Define Entities and Relationships

Create an Entity-Relationship Diagram (ERD).
Example:
- User → has many → Orders → has many → Items.
Answer common queries via schema design rather than additional processing.

Define Primary Keys

Use meaningful Primary Key (PK) and Sort Key (SK) values:
- PK uniquely identifies each entity.
- SK enables flexible queries within a partition.

Single Table Design

Store multiple entity types in a single table (polymorphic design).
Use generic PK names (e.g., PK, SK) to accommodate diverse entities.
Use prefixes (e.g., USER#, ORDER#) for entity identification in keys.
Combine different entity types into one table to reduce table count.

Generic PK Naming Example

PK: USER#{UserID}
SK: ORDER#{OrderID}

Single Table Design Summary

Minimize Table Count: Store multiple entities (e.g., users, orders, items) in one table.
Flexible Querying: Use generic PK and SK names with entity-specific prefixes.
Entity Diversity: A table can store entities with varying attributes.

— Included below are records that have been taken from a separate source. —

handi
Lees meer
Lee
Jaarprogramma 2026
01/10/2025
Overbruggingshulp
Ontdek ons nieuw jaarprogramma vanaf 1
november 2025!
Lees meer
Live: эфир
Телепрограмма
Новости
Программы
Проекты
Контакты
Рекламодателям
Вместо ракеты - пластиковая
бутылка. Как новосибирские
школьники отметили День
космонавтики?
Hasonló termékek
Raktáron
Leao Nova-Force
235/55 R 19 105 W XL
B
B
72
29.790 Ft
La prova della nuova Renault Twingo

By designing around query patterns and consolidating data into fewer tables, DynamoDB ensures efficient querying, scalability, and cost optimization.

DynamoDB Design Patterns

Required Access Patterns

Get a User Profile
- Retrieve customer contact information.
Get Orders for a User
- Fetch the customer’s order history.
Get a Single Order and Its Order Items
- View details of a specific order, including its items.

Design Plan

Use composite primary keys:
- Partition Key (PK): Groups related data together.
- Sort Key (SK): Enables efficient querying within a partition.
Use secondary indexes:
- Optimize for access patterns not efficiently handled by the base table.

Access Pattern Designs

1. Get a User Profile

PK: USER#{UserID}
SK: PROFILE

2. Get Orders for a User

PK: USER#{UserID}
SK: ORDER#{OrderID}

3. Get a Single Order and Its Order Items

Option 1: Inverted Index (GSI)

Use a GSI with an inverted key structure to allow querying by order details.
- GSI Partition Key: ORDER#{OrderID}
- GSI Sort Key: ITEM#{ItemID}

Option 2: Dedicated GSI for Order Items

Create a new GSI specifically for fetching items related to an order.
- GSI Partition Key: OrderID
- GSI Sort Key: ItemID

Advantages of These Patterns

Composite Keys: Efficient querying within partitions (e.g., all orders for a user).
Inverted Index: Flexibility for querying relationships (e.g., order to items).
Dedicated GSI: Targeted optimization for specific access patterns.